### Records for the exercise ###
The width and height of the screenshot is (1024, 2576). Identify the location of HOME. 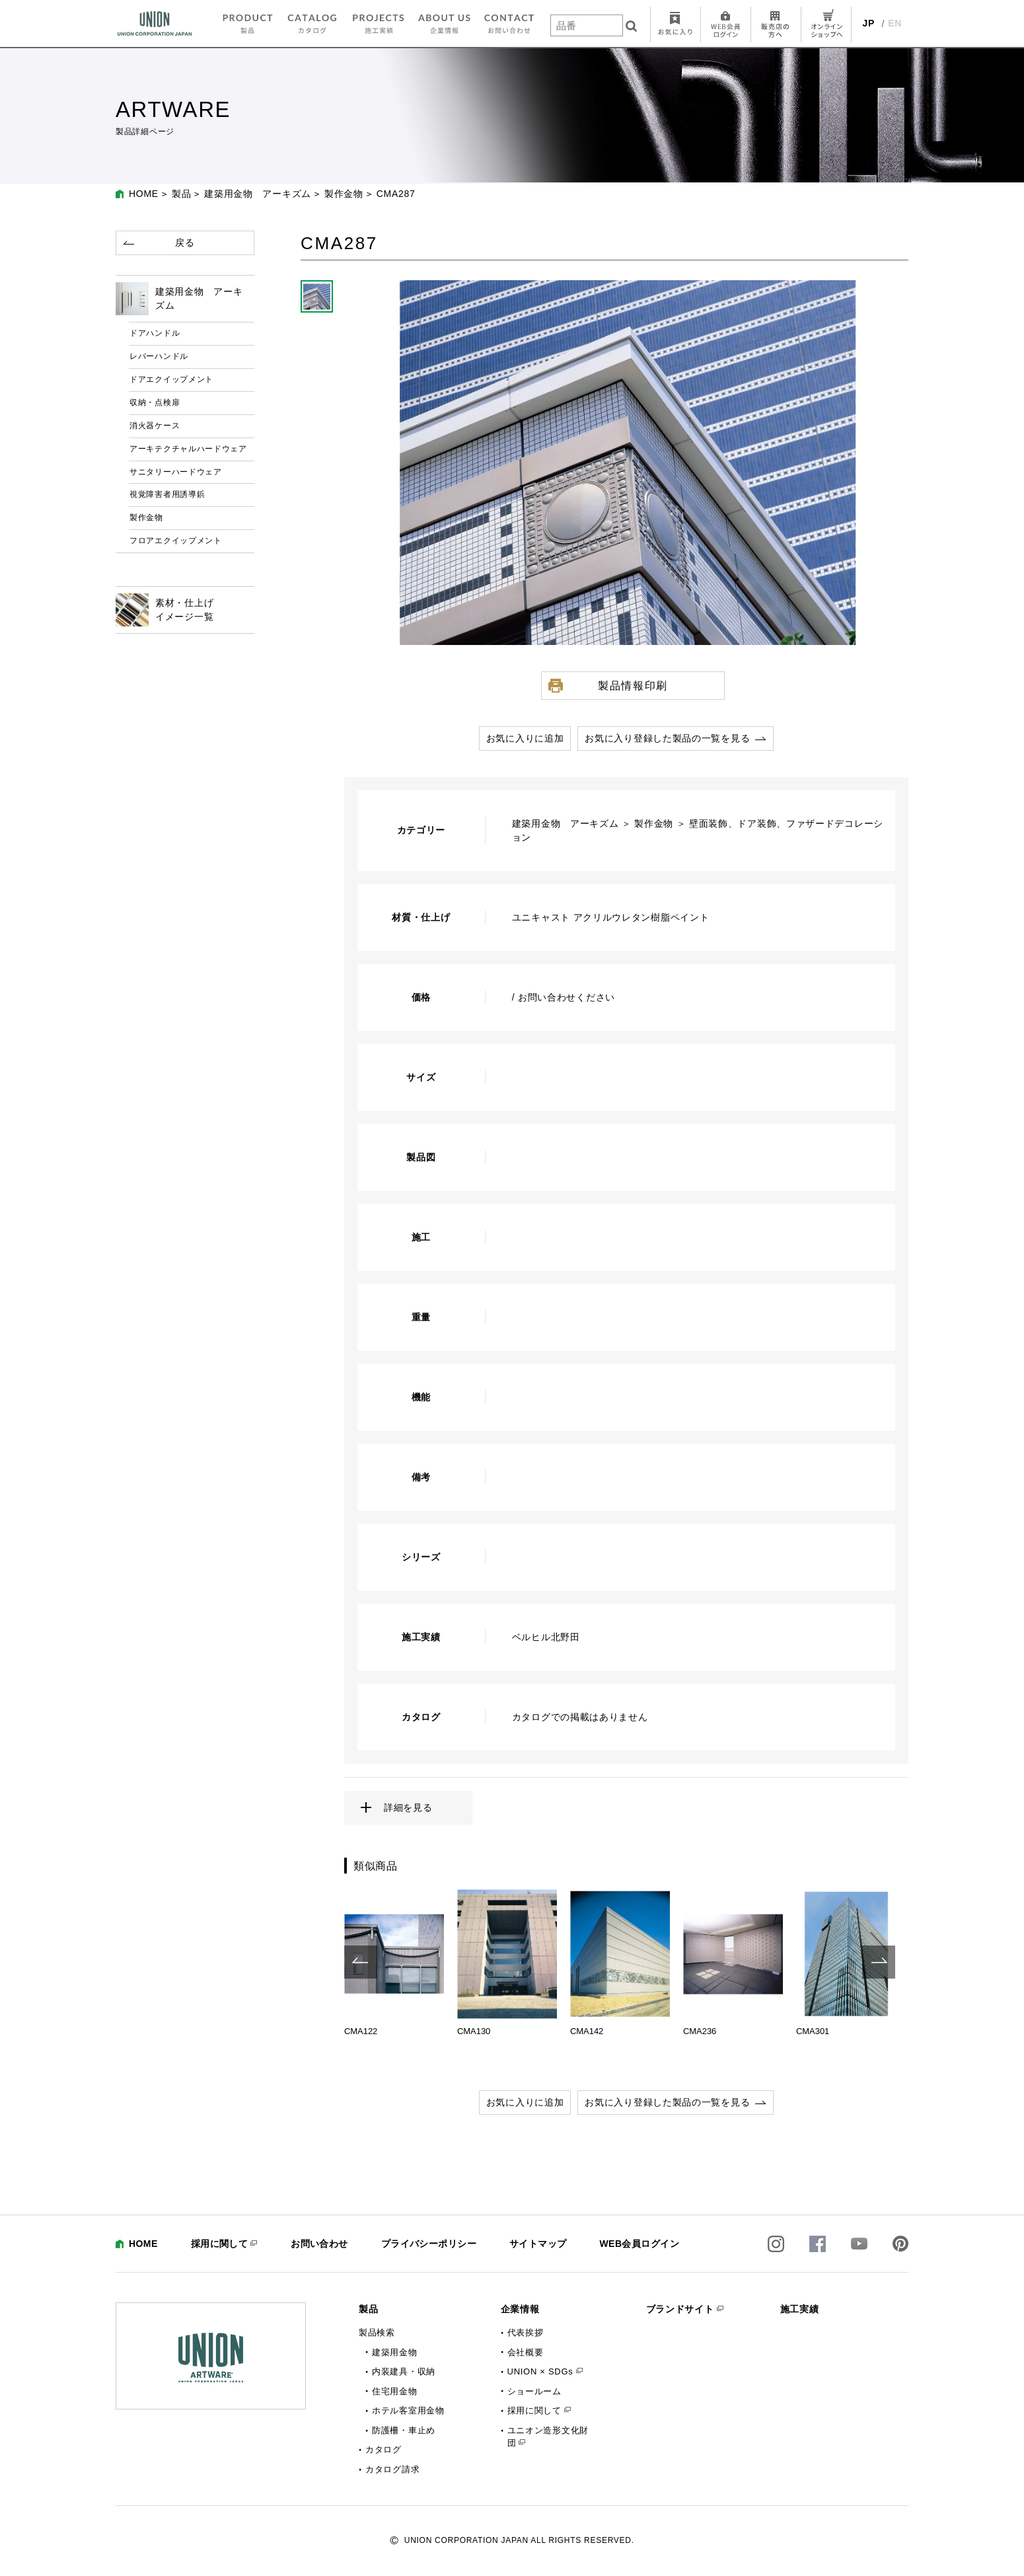
(144, 193).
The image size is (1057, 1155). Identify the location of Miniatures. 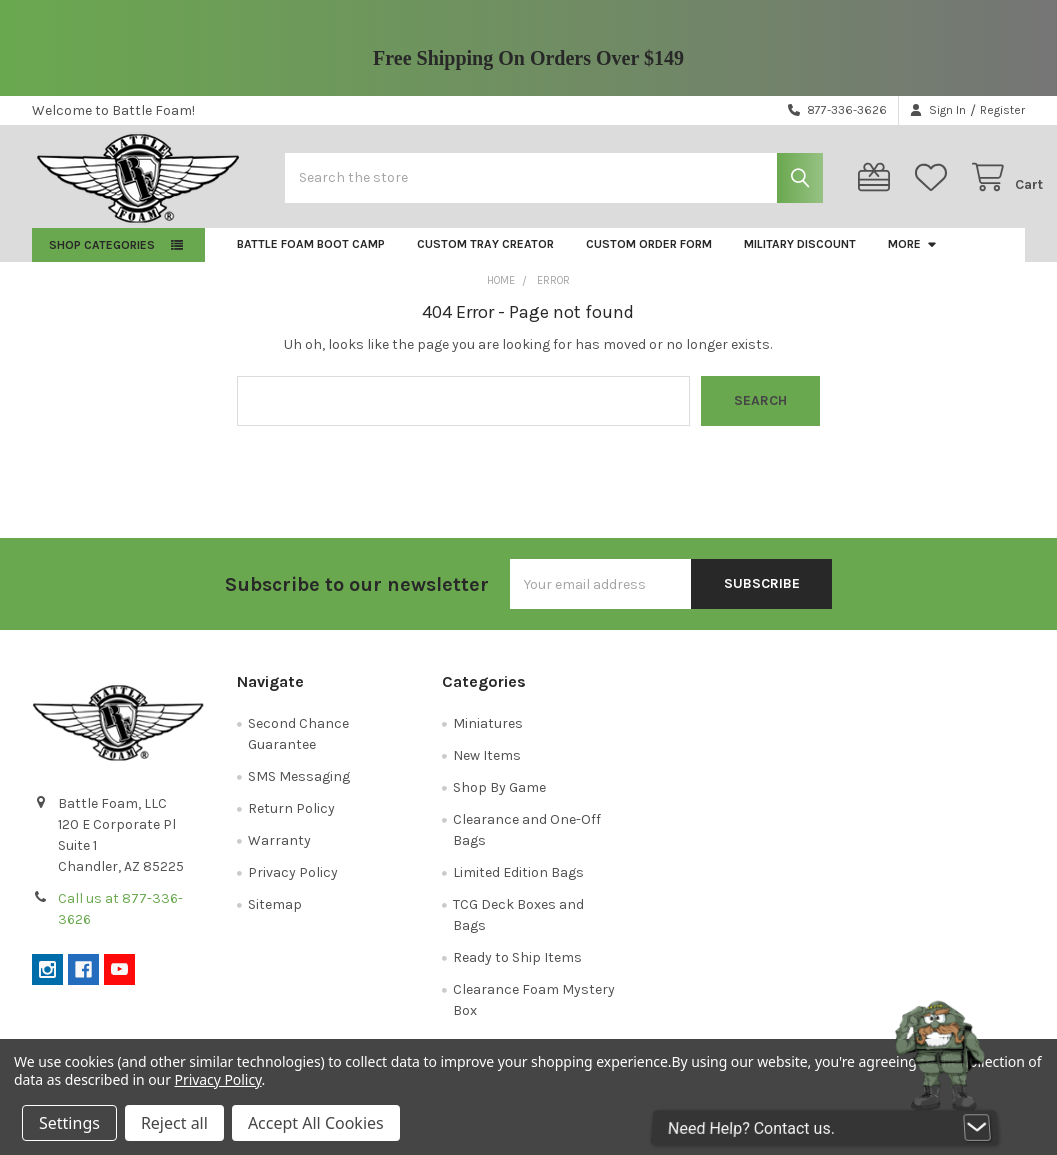
(488, 737).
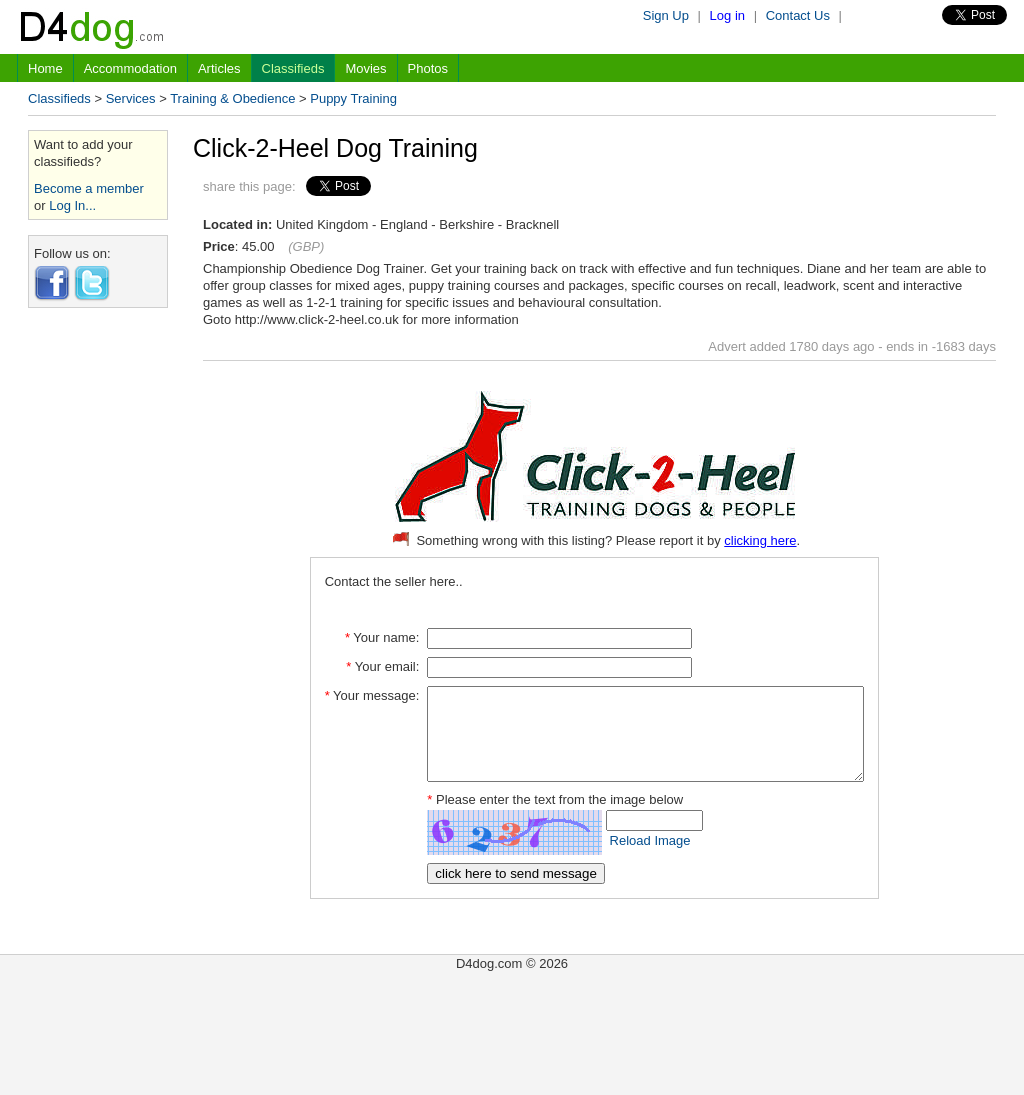 This screenshot has height=1095, width=1024. What do you see at coordinates (219, 68) in the screenshot?
I see `Articles` at bounding box center [219, 68].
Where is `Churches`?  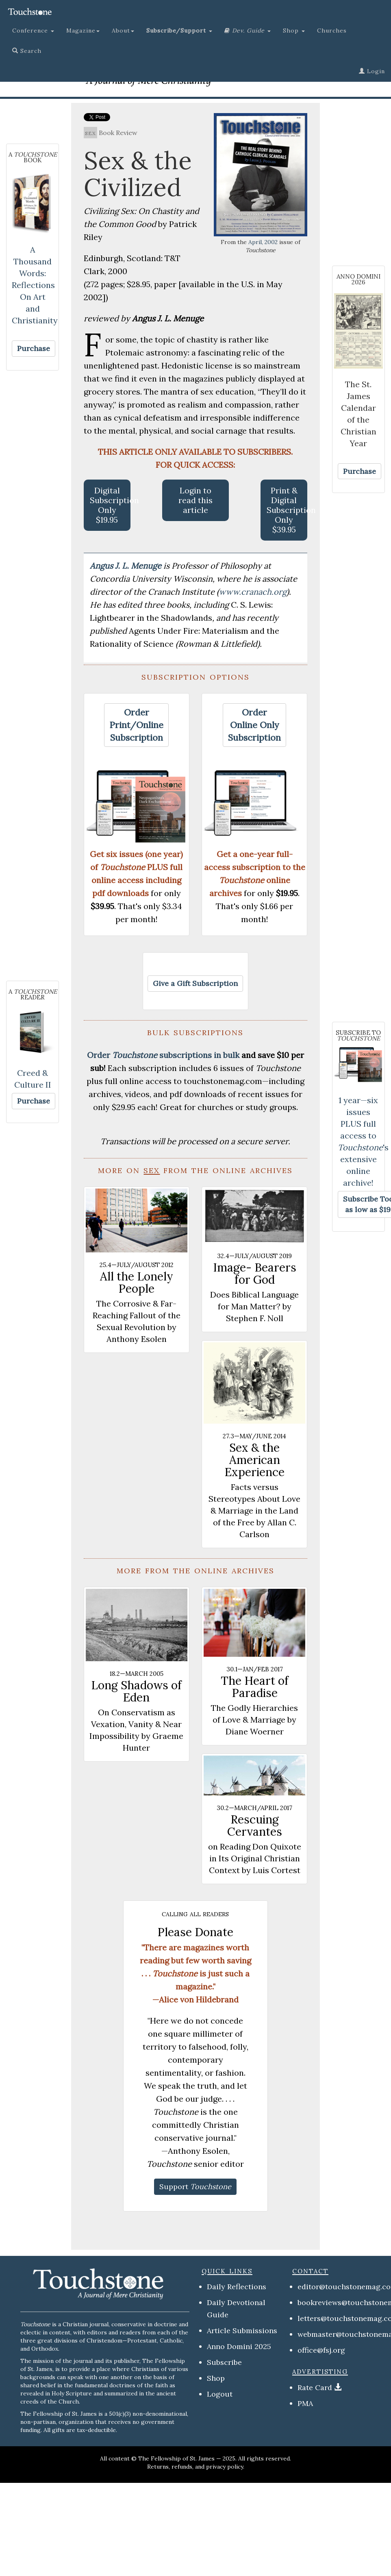
Churches is located at coordinates (332, 30).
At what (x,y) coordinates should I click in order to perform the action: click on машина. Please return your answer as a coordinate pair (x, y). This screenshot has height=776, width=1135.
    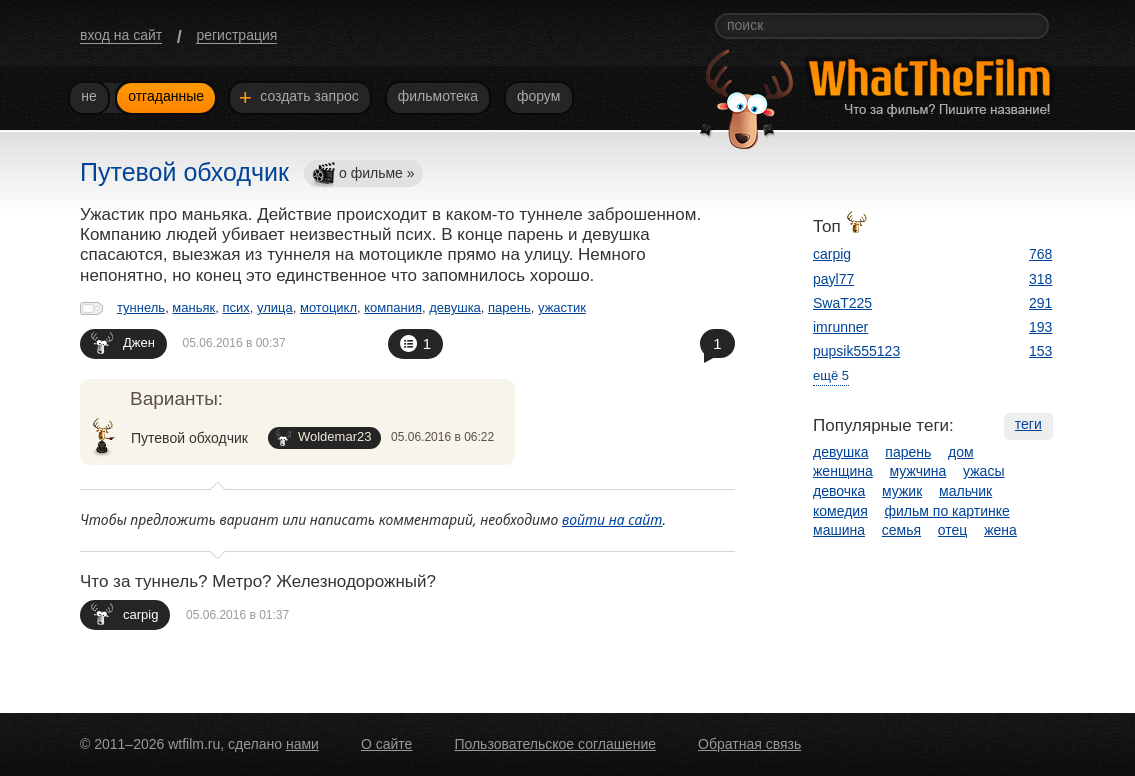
###
> [Brief]
Leave out the pictures and repeat exactly the lines from the one containing "The image size" through the last line of the entries.

> [Written solution]
The image size is (1057, 1155). Identify the location of Miniatures. 
(488, 737).
 This screenshot has height=1095, width=1024. What do you see at coordinates (219, 68) in the screenshot?
I see `Articles` at bounding box center [219, 68].
Where is `Churches`?  
Churches is located at coordinates (332, 30).
At what (x,y) coordinates should I click in order to perform the action: click on машина. Please return your answer as a coordinate pair (x, y). This screenshot has height=776, width=1135.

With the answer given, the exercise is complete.